Amsacrine is an effective topoisomerase II enzyme inhibitor in acute lymphatic leukemia. Previous experimental studies have successfully identified two important mutations (R487K and E571K) conferring 100 and 25 fold resistance to Amsacrine respectively. Although the reduction of the cleavage ligand-DNA-protein ternary complex has been well thought as the major cause of drug resistance, the detailed energetic, structural and dynamic mechanisms remain to be elusive. In this study, we constructed human topoisomerase II alpha (hTop2alpha) homology model docked with Amsacrine based on crystal structure of human Top2beta in complex with etoposide. This wild type complex was used to build the ternary complex with R487K and E571K mutants. Three 500ns molecular dynamics simulations were performed on complex systems of wild type and two mutants. The detailed energetic, structural and dynamic analysis were performed on the simulation data. Our binding data indicated a significant impairment of Amsacrine binding energy in the two mutants compared with the wild type. The order of weakening (R487K>E571K) was in agreement with the order of experimental drug resistance fold (R489K>E571K). Our binding energy decomposition further indicated that weakening of the ligand-protein interaction rather than the ligand-DNA interaction was the major contributor of the binding energy difference between R487K and E571K. In addition, key residues contributing to the binding energy (DeltaG) or the decrease of the binding energy (DeltaDeltaG) were identified through the energy decomposition analysis. The change in ligand binding pose, dynamics of protein, DNA and ligand upon the mutations were thoroughly analyzed and discussed. Deciphering the molecular basis of drug resistance is crucial to overcome drug resistance using rational drug design.
A comparative spectroscopic and calorimetric investigation of the interaction of amsacrine with heme proteins, hemoglobin and myoglobin.[Pubmed:27064820]
J Biomol Struct Dyn. 2017 May;35(6):1260-1271.
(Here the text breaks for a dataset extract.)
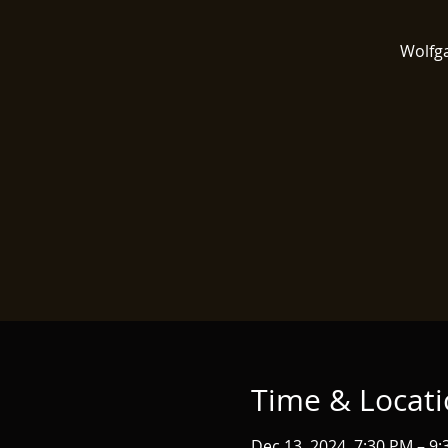
Wolfga
Time & Locat
Dec 13, 2024, 7:30 PM – 9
The binding of the anilido aminoacridine derivative Amsacrine with the heme proteins, hemoglobin, and myoglobin, was characterized by various spectroscopic and calorimetric methods. The binding affinity to hemoglobin was (1.21 +/- .05) x 10(5) M(-1), while that to myoglobin was three times higher (3.59 +/- .15) x 10(5) M(-1). The temperature-dependent fluorescence study confirmed the formation of ground-state complexes with both the proteins. The stronger binding to myoglobin was confirmed from both spectroscopic and calorimetric studies. The binding was exothermic in both cases at the three temperatures studied, and was favored by both enthalpy and entropy changes. Circular dichroism results, three-dimensional (3D) and synchronous fluorescence studies confirmed that the binding of Amsacrine significantly changed the secondary structure of hemoglobin, while the change in the secondary structure of myoglobin was much less. New insights, in terms of structural and energetic aspects of the interaction of Amsacrine with the heme proteins, presented here may help in understanding the structure-activity relationship, therapeutic efficacy, and drug design aspects of acridines.